One of the earliest frame stories is in the Odyssey, which begins with Odysseus telling stories to King Alcinous on the island of Scheria.[2] Painting of Odysseus at the Court of Alcinous by Francesco Hayez, 1814-1815

Some of the earliest frame stories are from ancient Egypt, including one in the Papyrus Westcar, the Tale of the Shipwrecked Sailor, and The Eloquent Peasant.[4][5] Other early examples are from Indian literature, including the Sanskrit epics Mahabharata, Ramayana, Panchatantra, Syntipas's The Seven Wise Masters, and the fable collections Hitopadesha and Vikram and The Vampire.[6] This form gradually spread west through the centuries and became popular, giving rise to such classic frame tale collections as the One Thousand and One Nights (Arabian Nights),[7] The Decameron,[3] and the Canterbury Tales, in which each pilgrim tells his own kind of tale, and whose frame story "was once the most admired part of Chaucer's work".[3][8]

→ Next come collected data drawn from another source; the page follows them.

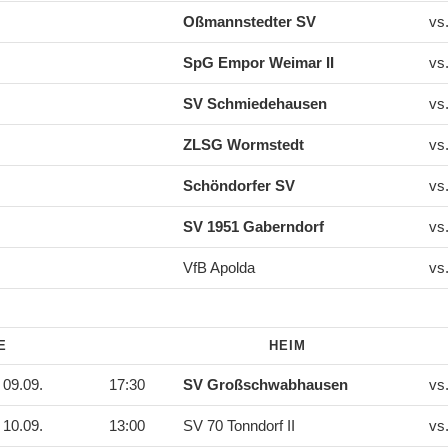
Oßmannstedter SV
vs
SpG Empor Weimar II
vs
SV Schmiedehausen
vs
ZLSG Wormstedt
vs
Schöndorfer SV
vs
SV 1951 Gaberndorf
vs
VfB Apolda
vs
DE
HEIM
09.09.
17:30
SV Großschwabhausen
vs
10.09.
13:00
SV 70 Tonndorf II
vs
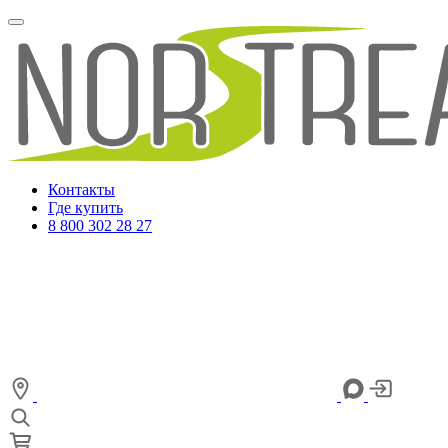
Контакты
Где купить
8 800 302 28 27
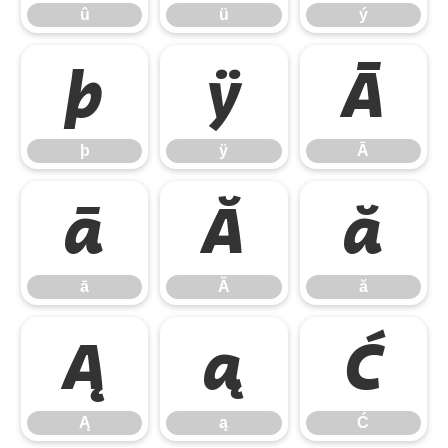
û
ü
ý
þ
ÿ
Ā
þ
ÿ
Ā
ā
Ă
ă
ā
Ă
ă
Ą
ą
Ć
Ą
ą
Ć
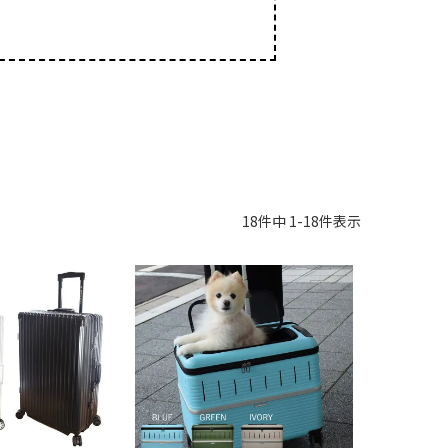
。
18
件中
1
-
18
件表示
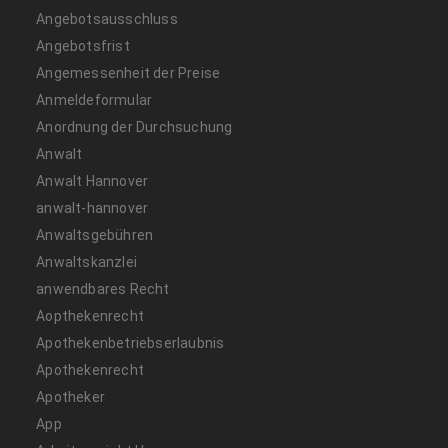
Angebotsausschluss
Angebotsfrist
Angemessenheit der Preise
Anmeldeformular
Anordnung der Durchsuchung
Anwalt
Anwalt Hannover
anwalt-hannover
Anwaltsgebühren
Anwaltskanzlei
anwendbares Recht
Aopthekenrecht
Apothekenbetriebserlaubnis
Apothekenrecht
Apotheker
App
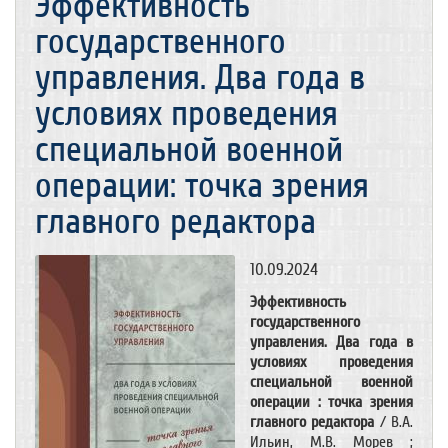
Эффективность
государственного
управления. Два года в
условиях проведения
специальной военной
операции: точка зрения
главного редактора
10.09.2024
Эффективность
государственного
управления. Два года в
условиях проведения
специальной военной
операции : точка зрения
главного редактора
/ В.А.
Ильин, М.В. Морев ;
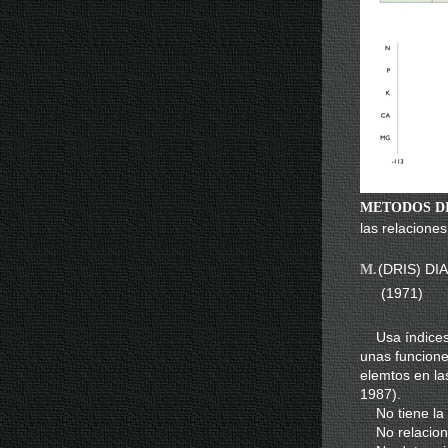
METODOS D
las relaciones
(DRIS) D
M.
(1971)
Usa índices p
unas funcione
elemtos en la
1987).
No tiene la v
No relaciona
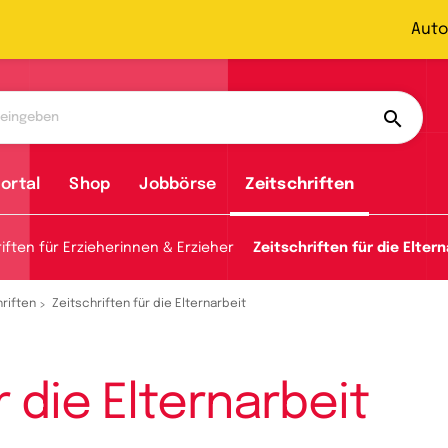
Auto
ortal
Shop
Jobbörse
Zeitschriften
iften für Erzieherinnen & Erzieher
Zeitschriften für die Eltern
riften
Zeitschriften für die Elternarbeit
r die Elternarbeit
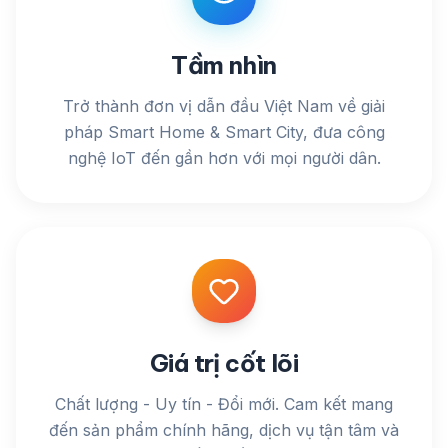
Tầm nhìn
Trở thành đơn vị dẫn đầu Việt Nam về giải
pháp Smart Home & Smart City, đưa công
nghệ IoT đến gần hơn với mọi người dân.
Giá trị cốt lõi
Chất lượng - Uy tín - Đổi mới. Cam kết mang
đến sản phẩm chính hãng, dịch vụ tận tâm và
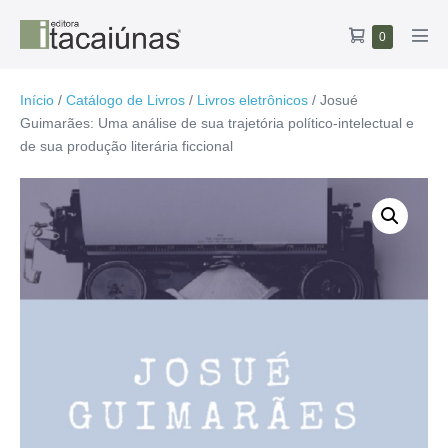
Ir
Carrinho
Itens
0
para
Alte
no
de
o
men
carrinho
compras
conteúdo
Início
/
Catálogo de Livros
/
Livros eletrônicos
/ Josué
Guimarães: Uma análise de sua trajetória político-intelectual e
de sua produção literária ficcional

The use of a frame story in which a single narrative is set in the context of the telling of a story is also a technique with a long history, dating back at least to the beginning section of Homer's Odyssey, in which the narrator Odysseus tells of his wandering in the court of King Alcinous.[2][9]

A set of stories[edit]

One Thousand and One Nights frames many stories with a single narrator, Shahrazad; embedded within it are further framed sets of tales, such as those of Sindbad the Sailor. Illustration Sindbad the sailor and Ali Baba and the forty thieves by William Strang, 1896

A frame story is a literary device that acts as a convenient conceit to organize a set of smaller narratives, either devised by the author or taken from a previous stock of popular tales, slightly altered by the author for the purpose of the longer narrative. Sometimes a story within the main narrative encapsulates some aspect of the framing story, in which case it is called a mise en abyme.[10]

A typical frame story is One Thousand and One Nights, in which the character Shahrazad narrates a set of fairy tales to the Sultan Shahriyar over many nights. Many of Shahrazad's tales are also frame stories, such as Tale of Sindbad the Seaman and Sindbad the Landsman, a collection of adventures related by Sindbad the Seaman to Sindbad the Landsman.[7]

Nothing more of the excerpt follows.